WORK TASK:
Where a line holds the word "outils", copy it from the records.

DATA IN THIS EXERCISE:
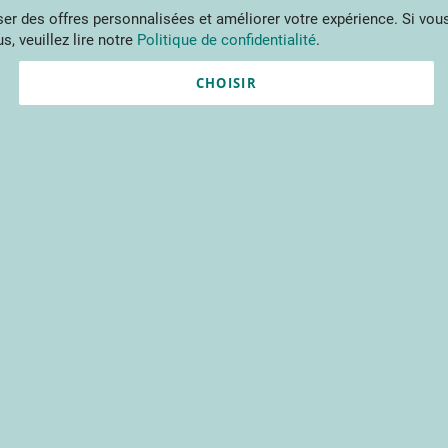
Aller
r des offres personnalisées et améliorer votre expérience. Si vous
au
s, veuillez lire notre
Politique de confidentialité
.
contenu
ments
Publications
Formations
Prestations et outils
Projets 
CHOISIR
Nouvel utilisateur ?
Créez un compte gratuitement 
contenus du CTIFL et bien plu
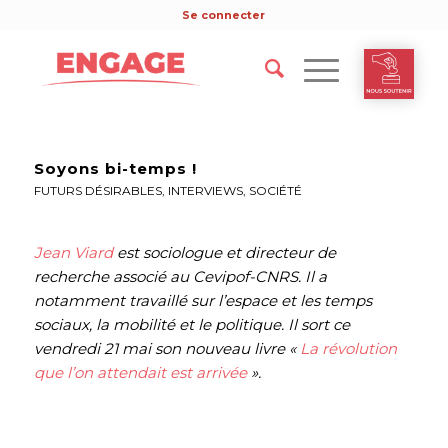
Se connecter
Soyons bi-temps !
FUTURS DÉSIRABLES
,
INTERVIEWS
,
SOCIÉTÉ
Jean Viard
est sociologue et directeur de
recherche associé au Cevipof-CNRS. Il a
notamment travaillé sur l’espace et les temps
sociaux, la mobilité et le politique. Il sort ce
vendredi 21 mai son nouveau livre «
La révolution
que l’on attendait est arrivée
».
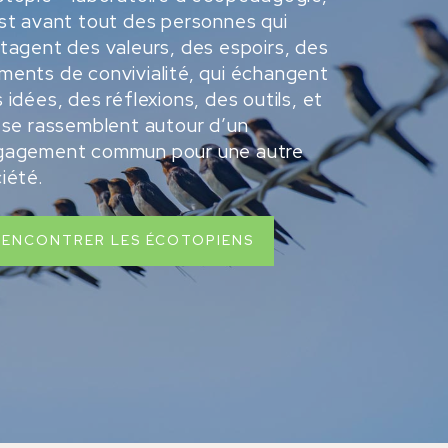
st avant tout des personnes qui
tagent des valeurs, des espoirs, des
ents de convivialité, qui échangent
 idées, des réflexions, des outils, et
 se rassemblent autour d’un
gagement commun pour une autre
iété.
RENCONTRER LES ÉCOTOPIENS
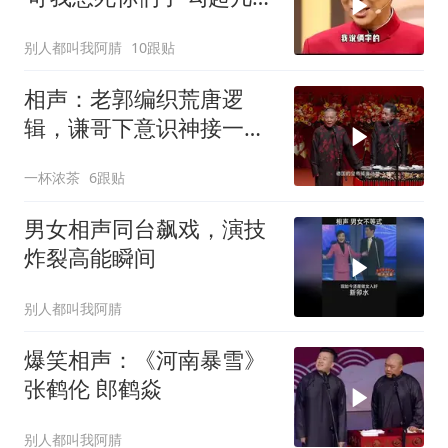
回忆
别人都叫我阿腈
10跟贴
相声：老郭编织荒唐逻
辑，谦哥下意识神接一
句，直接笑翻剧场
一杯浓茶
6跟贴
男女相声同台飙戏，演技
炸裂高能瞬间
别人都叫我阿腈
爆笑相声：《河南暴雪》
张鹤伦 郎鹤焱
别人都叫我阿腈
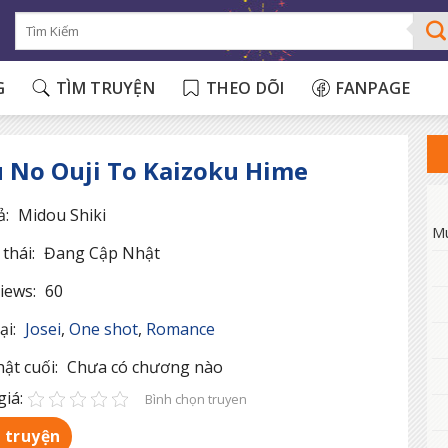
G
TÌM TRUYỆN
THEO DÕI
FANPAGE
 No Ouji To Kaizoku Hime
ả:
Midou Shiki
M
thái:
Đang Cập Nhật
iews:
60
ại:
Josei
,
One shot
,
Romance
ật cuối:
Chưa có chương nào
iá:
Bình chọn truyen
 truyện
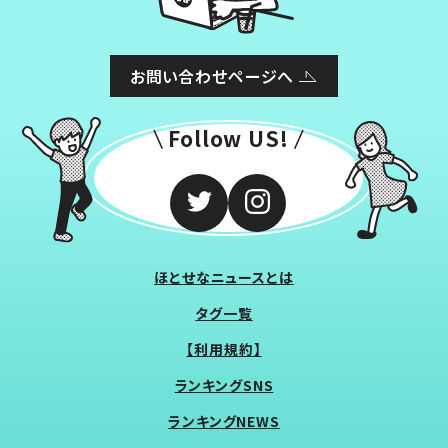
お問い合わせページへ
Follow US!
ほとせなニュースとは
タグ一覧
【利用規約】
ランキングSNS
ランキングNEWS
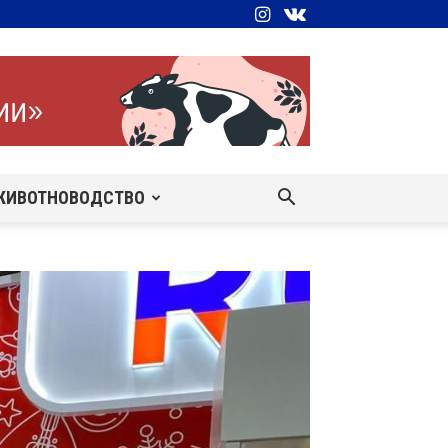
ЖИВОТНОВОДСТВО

TASK OUTPUT:
Prestations et outils
 idées, des réflexions, des outils, et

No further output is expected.